Many of our clients regularly hire new analysts and we’re often involved in discussions about what the core skills are that they should be looking for. Similarly, I often talk to people looking to build a career in analytics who want to know what skills they need to develop. The most skilled analysts are in high demand because they blend together a range of skills that are rarely found in a single person. Here are the things that I think are really key.
Domain knowledge about your industry
It’s not enough just to have the technical skills. As we have argued before on this blog, good analytics projects depend on the analyst having a solid understanding of the industry in which they are working. Algorithms, formulae and models have no value in the abstract – their value comes when they are deployed within an organisation so the analyst needs to understand the objectives of the organisation, the strategic direction, the constraints under which it operates and so on. Without that, there’s no way that the analyst can leverage their technical expertise in order to really make a fundamental change within your organisation. I’d temper this by saying that everyone has to be given an opportunity to learn and this is true for domain expertise too, so for more junior data science roles you may look for some familiarity and a clear understanding of applied data science beyond the abstract.
Machine learning and data mining skills
Clearly anyone you hire as an analyst needs to be a competent data miner with a very solid grasp of key statistical concepts, as well as an understanding of which models or methods most relevant or applicable in what kinds of situations. It’s sometimes the case that graduates from highly theoretical analytics-based degree programs can struggle when it comes to deploying those skills, learnt in the abstract, on messy real world projects. Ultimately if someone doesn’t fully understand the tool they’re using, be it CHAID models, Support Vector Machines or Hidden Markov Models, then they’re not going to be able to logically interpret the results for you, and flawed interpretation can lead to decisions being made based on incorrect information, which potentially serious consequences for your business.

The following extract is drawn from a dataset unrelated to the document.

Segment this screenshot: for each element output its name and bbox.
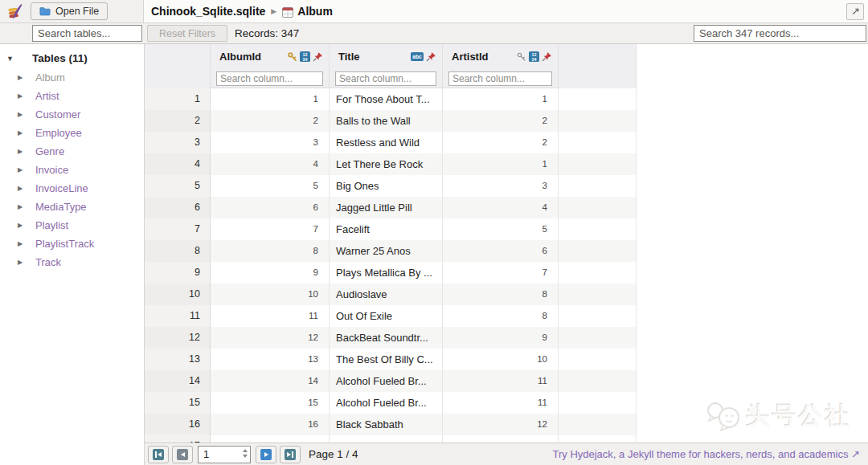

Familiarity with big data processing platforms
Whilst I wouldn’t expect every data scientist to be expert in this area, it’s clearly important that they have a good understanding of how data processing frameworks such as Hadoop, Spark and so on fit into the overall data science environment.
Comfortable with both structured and unstructured data
The focus here tends to be on structured data and the key thing there is to be competent in writing queries in SQL. Generally data scientists tend to be pretty strong in this area, but what about when it comes to unstructured data? Here there’s much more diversity of tools – no one tool dominates the unstructured data environment in the way that SQL does for structured data. Again, it’s not realistic to expect data scientists to be familiar with every possible unstructured data tool but they do need to be generally comfortable working with unstructured data and understand how to manage it, perhaps with good knowledge of one or two NoSQL database system implementations.
This is a field in which technology moves fast and a good data scientist will be proactive about keeping their skills up to date. Excellent coding skills and the flexibility to keep them updated are critical. It doesn’t necessarily matter which languages someone knows, as much as the willingness to adapt and to be able to learn new skills quickly. That said, of course some languages are more suited to particular applications than others.
If you’re looking for someone to conduct pure data analysis then R can be useful. However if you want someone not only to conduct analysis but also to be able to develop software and solutions then something like Python might be more relevant. Particular industries tend to have biases towards certain products or preferred solutions. If you’re in academia, for example, then SPSS is most often the tool of choice. It’s not necessary (or indeed possible!) for an analyst to be familiar with every tool in the market, but I’d certainly expect them to be comfortable with several, even though they might specialise in one.
We’re all aware of the stereotype of the statistician or technical expert talking in language that no one else can understand. This isn’t good enough any more. Whilst your data scientists may not necessarily ever be client-facing, they certainly will be internal staff-facing. The role only succeeds if the data scientist can communicate their insights effectively and engagingly to those whose job it will be to deploy them throughout the organisation.